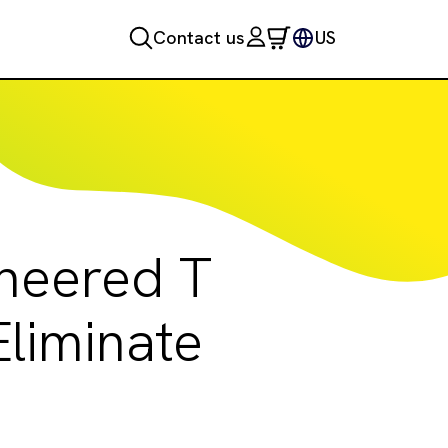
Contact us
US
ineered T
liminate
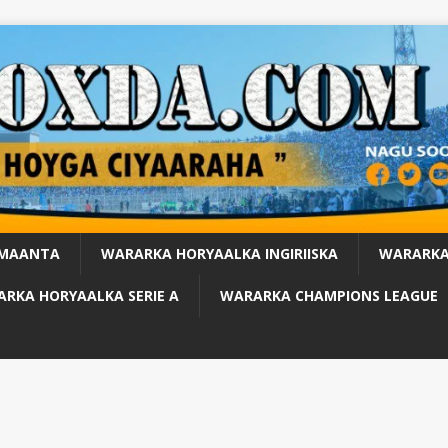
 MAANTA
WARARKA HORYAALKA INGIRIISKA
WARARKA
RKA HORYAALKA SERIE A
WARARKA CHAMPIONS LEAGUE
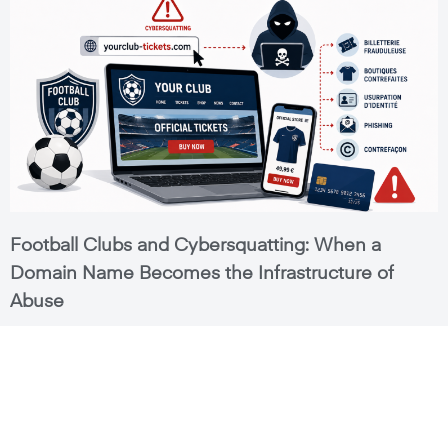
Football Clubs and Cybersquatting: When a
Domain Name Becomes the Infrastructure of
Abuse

++++++

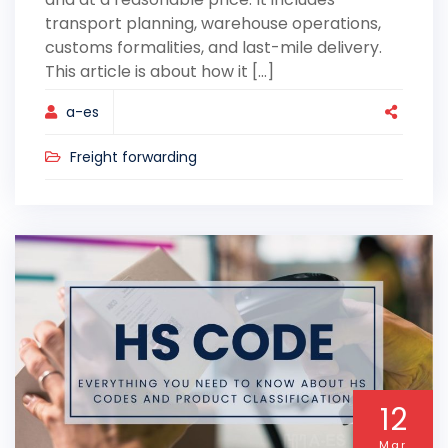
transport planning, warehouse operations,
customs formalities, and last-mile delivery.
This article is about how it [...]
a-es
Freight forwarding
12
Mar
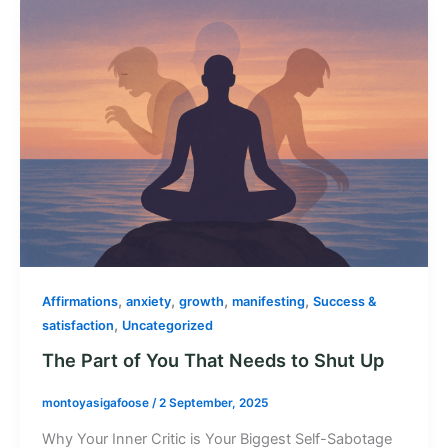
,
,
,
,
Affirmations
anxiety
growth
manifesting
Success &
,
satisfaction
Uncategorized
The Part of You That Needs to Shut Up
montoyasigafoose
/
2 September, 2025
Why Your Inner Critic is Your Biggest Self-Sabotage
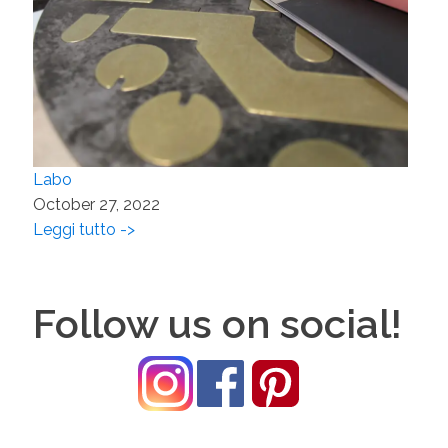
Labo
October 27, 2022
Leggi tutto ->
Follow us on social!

++++++

▶ _Exercise goal_:
Check each line of the entries above for the string "WARARKA", and return those that contain it.

▶ _Reply_:
WARARKA HORYAALKA INGIRIISKA
WARARKA
WARARKA CHAMPIONS LEAGUE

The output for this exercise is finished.